### WORK TO COMPLETE
Draw out every line with the word "dépassement" from the listing below.

### EXTRACTED MATERIAL
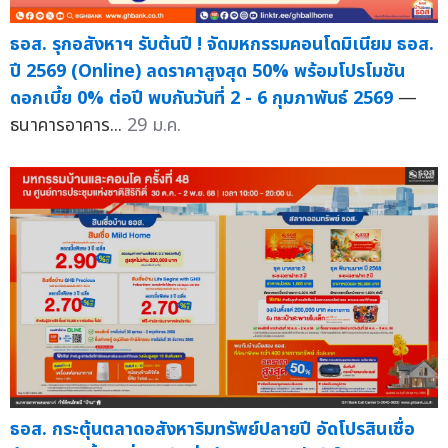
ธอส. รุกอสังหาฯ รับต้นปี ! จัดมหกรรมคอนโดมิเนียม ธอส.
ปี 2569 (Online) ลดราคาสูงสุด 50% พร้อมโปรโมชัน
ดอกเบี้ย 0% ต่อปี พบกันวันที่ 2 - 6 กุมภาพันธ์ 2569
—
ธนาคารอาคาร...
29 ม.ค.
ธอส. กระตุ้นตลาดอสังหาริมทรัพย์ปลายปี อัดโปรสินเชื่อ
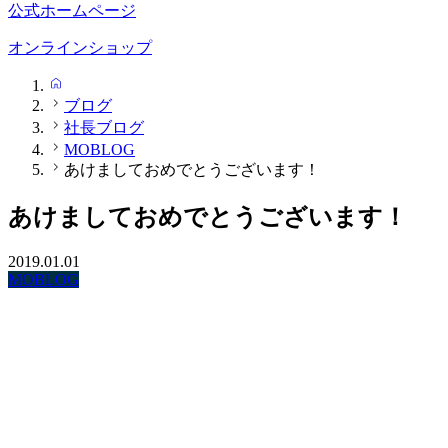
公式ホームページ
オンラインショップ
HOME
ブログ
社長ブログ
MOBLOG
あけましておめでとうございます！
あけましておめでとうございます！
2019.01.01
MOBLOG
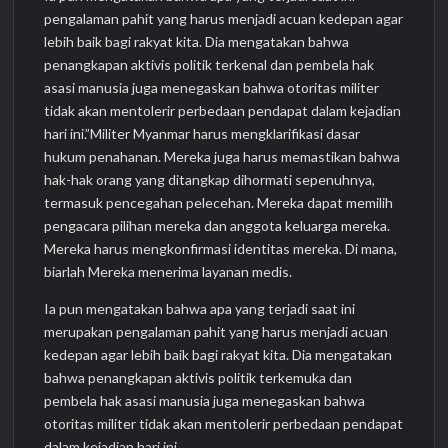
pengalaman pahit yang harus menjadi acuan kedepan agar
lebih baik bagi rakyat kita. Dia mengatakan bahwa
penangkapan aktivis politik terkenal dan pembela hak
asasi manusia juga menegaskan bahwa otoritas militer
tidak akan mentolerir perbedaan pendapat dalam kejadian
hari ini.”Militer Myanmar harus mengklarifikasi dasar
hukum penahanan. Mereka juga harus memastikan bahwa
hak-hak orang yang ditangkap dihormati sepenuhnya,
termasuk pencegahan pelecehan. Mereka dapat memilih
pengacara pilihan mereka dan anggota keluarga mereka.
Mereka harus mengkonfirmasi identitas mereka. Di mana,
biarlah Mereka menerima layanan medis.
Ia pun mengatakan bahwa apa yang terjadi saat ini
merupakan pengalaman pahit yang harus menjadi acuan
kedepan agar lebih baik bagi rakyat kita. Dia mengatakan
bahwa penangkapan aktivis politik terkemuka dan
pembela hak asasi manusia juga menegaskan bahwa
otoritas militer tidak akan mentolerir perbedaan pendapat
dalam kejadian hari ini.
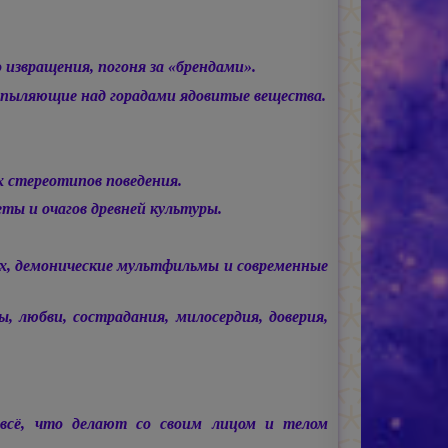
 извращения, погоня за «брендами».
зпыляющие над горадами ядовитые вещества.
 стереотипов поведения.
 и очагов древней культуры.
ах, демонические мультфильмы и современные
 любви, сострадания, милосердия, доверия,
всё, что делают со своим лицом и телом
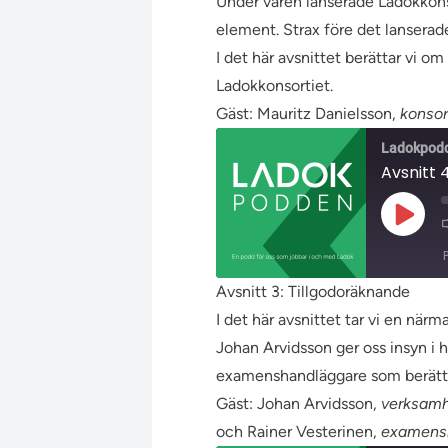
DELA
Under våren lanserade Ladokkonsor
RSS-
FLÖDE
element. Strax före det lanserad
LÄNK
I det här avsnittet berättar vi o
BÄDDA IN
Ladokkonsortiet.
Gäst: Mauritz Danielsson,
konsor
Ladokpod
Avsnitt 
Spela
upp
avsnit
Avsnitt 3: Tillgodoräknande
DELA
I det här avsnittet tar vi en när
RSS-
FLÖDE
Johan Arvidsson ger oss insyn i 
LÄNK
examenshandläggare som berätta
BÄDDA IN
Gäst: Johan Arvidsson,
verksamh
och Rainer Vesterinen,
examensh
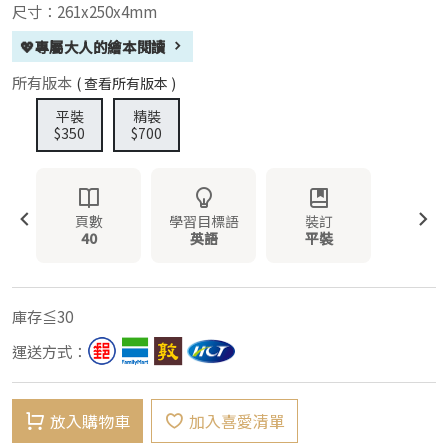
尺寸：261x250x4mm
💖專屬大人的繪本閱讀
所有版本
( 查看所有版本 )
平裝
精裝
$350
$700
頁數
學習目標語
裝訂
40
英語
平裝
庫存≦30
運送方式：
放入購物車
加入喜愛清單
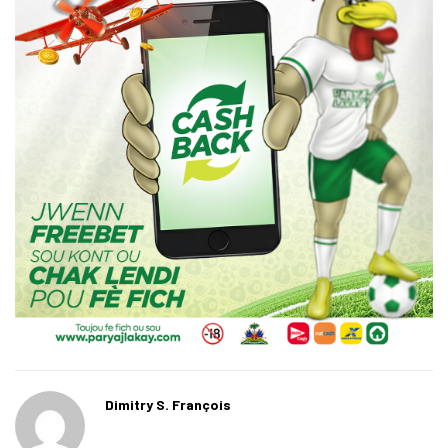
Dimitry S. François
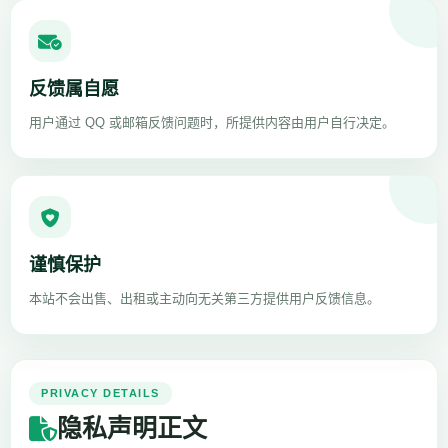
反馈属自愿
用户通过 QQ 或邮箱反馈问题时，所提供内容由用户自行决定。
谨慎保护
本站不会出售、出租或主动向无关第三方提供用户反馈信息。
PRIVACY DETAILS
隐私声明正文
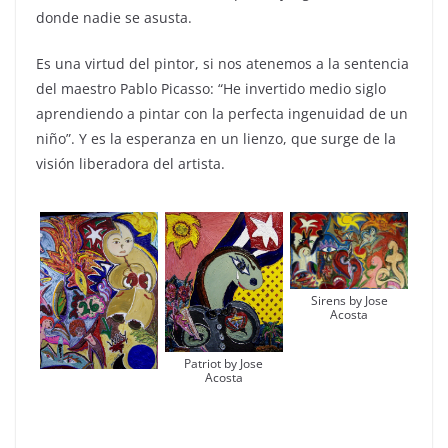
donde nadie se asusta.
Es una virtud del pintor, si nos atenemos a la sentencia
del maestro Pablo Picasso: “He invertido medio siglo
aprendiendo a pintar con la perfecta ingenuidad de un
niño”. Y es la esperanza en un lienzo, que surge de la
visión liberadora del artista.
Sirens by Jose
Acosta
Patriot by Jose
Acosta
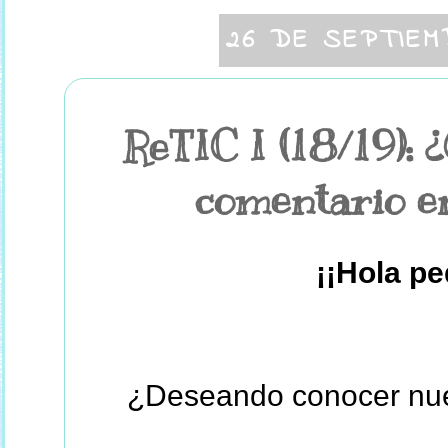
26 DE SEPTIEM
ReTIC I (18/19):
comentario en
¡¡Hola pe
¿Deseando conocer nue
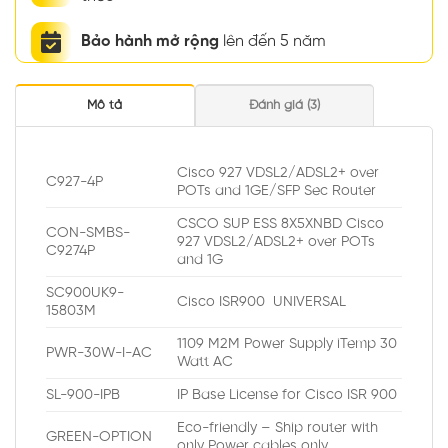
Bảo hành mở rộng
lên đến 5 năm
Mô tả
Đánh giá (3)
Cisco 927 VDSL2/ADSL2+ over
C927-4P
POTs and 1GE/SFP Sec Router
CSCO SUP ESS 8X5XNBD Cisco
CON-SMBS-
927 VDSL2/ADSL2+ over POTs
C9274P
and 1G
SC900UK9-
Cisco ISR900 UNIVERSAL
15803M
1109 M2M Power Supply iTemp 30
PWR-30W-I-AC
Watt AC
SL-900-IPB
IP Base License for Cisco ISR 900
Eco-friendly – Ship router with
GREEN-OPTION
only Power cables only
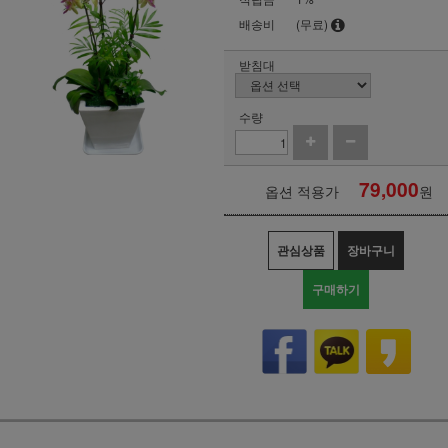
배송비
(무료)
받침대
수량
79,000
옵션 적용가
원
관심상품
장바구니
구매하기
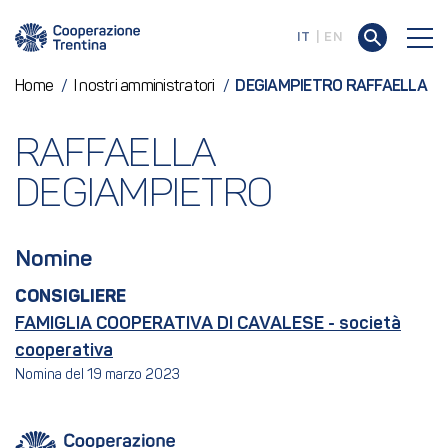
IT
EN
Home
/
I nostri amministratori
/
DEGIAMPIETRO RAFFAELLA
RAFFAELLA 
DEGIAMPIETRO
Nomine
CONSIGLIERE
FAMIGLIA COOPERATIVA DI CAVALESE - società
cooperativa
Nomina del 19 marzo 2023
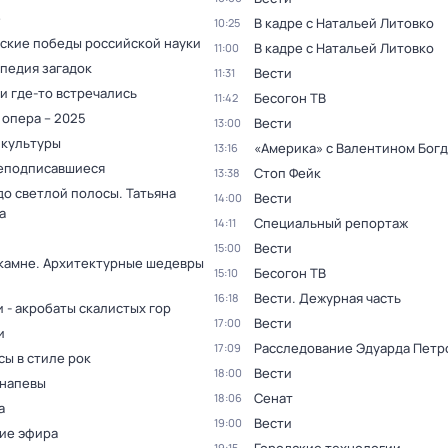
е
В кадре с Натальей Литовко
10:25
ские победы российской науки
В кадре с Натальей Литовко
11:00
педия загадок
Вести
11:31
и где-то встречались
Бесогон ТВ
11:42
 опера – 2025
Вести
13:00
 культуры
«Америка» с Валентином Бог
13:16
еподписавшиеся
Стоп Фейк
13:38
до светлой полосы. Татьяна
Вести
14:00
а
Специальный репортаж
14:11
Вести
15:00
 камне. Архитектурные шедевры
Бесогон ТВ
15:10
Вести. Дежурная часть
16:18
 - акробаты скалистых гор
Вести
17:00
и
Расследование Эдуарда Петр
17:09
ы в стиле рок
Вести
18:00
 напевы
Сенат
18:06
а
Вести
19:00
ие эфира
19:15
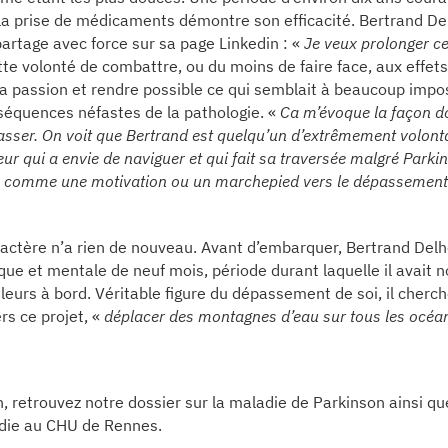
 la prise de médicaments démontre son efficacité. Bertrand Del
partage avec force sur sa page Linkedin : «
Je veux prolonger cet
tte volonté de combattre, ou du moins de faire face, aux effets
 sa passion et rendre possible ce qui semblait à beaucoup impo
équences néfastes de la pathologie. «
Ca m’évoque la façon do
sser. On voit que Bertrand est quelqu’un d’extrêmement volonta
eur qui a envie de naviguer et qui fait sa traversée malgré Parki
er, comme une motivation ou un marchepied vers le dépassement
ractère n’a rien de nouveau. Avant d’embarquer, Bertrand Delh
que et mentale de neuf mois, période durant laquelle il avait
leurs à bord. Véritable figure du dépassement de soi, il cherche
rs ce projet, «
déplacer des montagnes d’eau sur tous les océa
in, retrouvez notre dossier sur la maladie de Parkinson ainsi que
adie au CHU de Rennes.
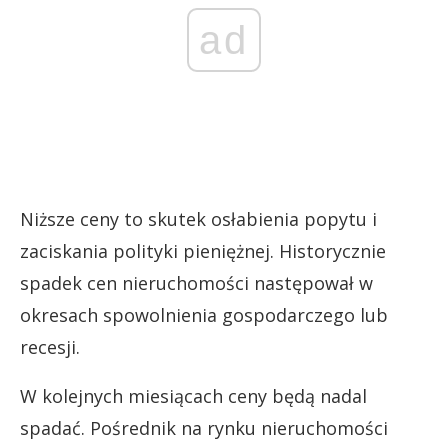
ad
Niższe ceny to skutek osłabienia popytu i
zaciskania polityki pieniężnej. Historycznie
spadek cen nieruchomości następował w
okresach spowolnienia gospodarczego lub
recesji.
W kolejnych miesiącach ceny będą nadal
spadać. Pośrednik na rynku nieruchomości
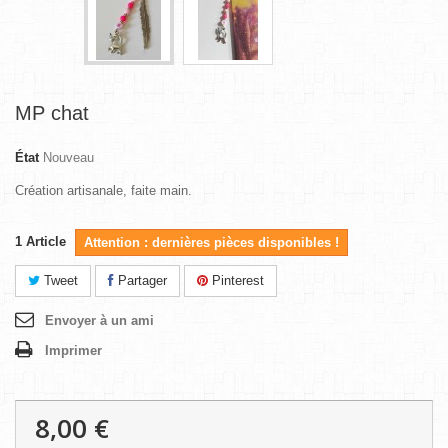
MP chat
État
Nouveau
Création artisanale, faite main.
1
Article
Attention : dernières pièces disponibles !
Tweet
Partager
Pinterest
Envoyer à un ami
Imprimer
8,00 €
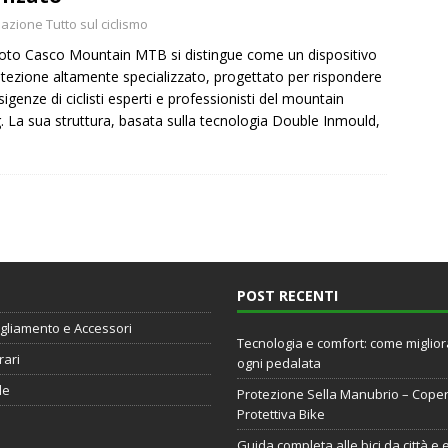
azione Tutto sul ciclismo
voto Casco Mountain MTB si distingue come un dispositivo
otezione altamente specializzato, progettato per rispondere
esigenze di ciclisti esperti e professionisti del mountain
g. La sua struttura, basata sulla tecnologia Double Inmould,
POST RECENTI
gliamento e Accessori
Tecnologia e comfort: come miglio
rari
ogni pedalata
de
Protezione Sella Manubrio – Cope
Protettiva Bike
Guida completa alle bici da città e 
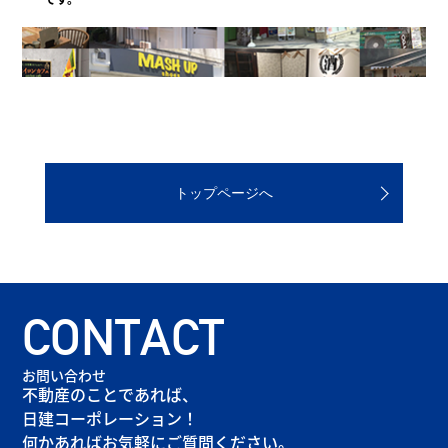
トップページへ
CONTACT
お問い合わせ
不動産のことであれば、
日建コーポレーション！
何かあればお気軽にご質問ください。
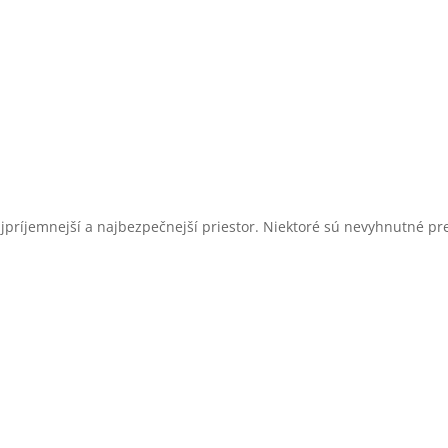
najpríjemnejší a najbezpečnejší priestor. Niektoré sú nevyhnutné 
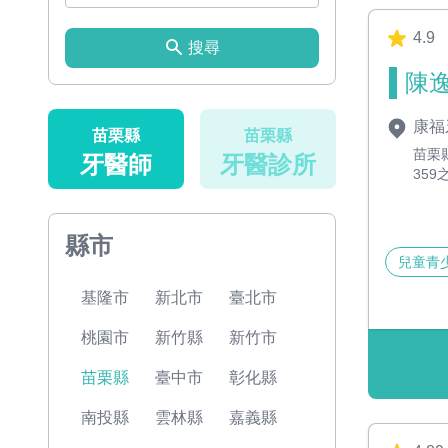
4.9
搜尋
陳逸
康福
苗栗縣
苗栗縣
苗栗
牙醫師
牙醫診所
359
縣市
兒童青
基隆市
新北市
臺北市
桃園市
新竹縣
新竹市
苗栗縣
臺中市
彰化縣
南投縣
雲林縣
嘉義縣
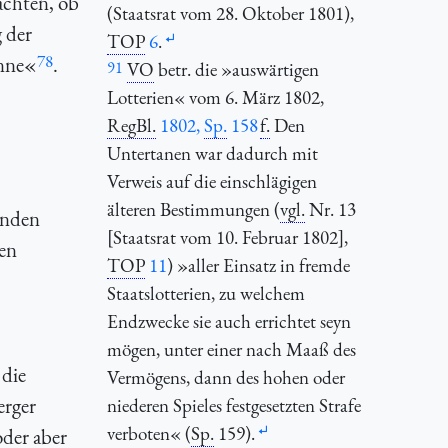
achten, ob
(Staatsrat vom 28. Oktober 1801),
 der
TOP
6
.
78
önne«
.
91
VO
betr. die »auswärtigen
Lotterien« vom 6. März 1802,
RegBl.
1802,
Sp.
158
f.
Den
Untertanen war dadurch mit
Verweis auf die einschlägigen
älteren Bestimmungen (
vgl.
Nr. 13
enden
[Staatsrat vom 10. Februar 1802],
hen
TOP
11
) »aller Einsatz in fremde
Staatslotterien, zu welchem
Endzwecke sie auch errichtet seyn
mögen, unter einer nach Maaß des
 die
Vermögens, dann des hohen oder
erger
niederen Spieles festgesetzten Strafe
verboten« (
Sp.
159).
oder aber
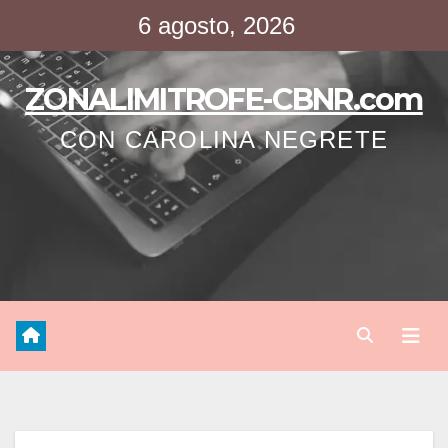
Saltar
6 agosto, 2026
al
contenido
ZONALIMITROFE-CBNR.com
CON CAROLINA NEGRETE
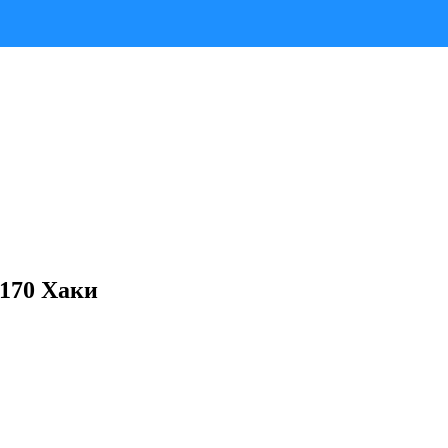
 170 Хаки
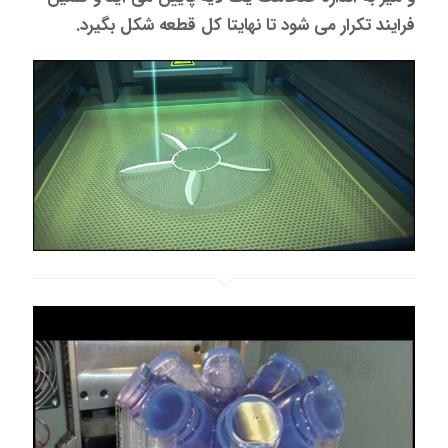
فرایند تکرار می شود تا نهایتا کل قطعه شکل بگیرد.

### SOLUTION BELOW
er, comme une motivation ou un marchepied vers le dépassement
leurs à bord. Véritable figure du dépassement de soi, il cherche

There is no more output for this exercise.